Thrush responds in most cases to an appropriate antifungal agent, applied topically (e.g. nystatin or an imidazole), but precipitating factors, such as diabetes or antibiotic therapy, must also be corrected if they are present. If there is clinical evidence for invasive infection, as, for example, Candida oesophagitis, appropriate systemic drugs, such as amphotericin B, 5-fluorocytosine, fluconazole, ketoconazole, or itraconazole must be added.
Disadvantages of topical therapy
Topical therapy is not without its hazards. Although the direct toxic effects of drugs given systemically are reduced, exposed tissues and mucous membranes offer a fairly efficient site for drug absorption. For example, aminoglycoside ototoxicity has been reported following local application of neomycin, especially in the newborn. A more frequently observed effect is sensitization to the agent so that subsequent use of the drug, either topically or parenterally, produces a hypersensitivity reaction. Penicillin, in particular, is prone to sensitize the host and because of possible anaphylactic reactions it is not advisable to use any β-lactam antibiotic on the skin. A further hazard of topical therapy is that local irritation may lead to a delay in wound healing, even though the actual infection is controlled.

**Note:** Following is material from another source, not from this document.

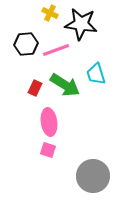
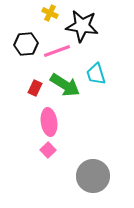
black star: moved 1 px right, 2 px down
pink line: moved 1 px right, 1 px down
pink square: rotated 28 degrees clockwise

Superinfection with resistant bacteria or with fungi is a common consequence of using any topical antibiotic for a prolonged period. Widespread use of one particular agent will lead to a larger reservoir of resistant organisms and the possibility of cross-infection. This is particularly likely to occur in burns units and dermatology wards, where there are many patients with large open skin lesions. Prevention of infection and cross-infection by aseptic methods is desirable, but often difficult in practice.
Of equal concern is the development of bacterial resistance during therapy. It has been shown that topical neomycin can select resistantStaphylococcus epidermidis strains, which can transfer resistance to Staph. aureus on the skin. The emergence of gentamicin-resistant Ps. aeruginosa and coliforms has been associated with topical use of that aminoglycoside, particularly on leg ulcers. In some instances the resistance is plasmid mediated. In this manner, topical agents select multiresistant organisms, which may subsequently cause systemic infection in the patient or, by cross-infection, others.
Tetracycline eye drops select for tetracycline resistant bacteria in the mouth flora when used for mass population treatment of trachoma. The explanation is likely to be that medications administered to the eye can readily reach the nasopharynx via the naso-lachrymal duct. Selection of resistant bacteria is the most powerful argument against the indiscriminate use of topical antibiotics, and since antiseptics lack this disadvantage they are to be preferred wherever possible.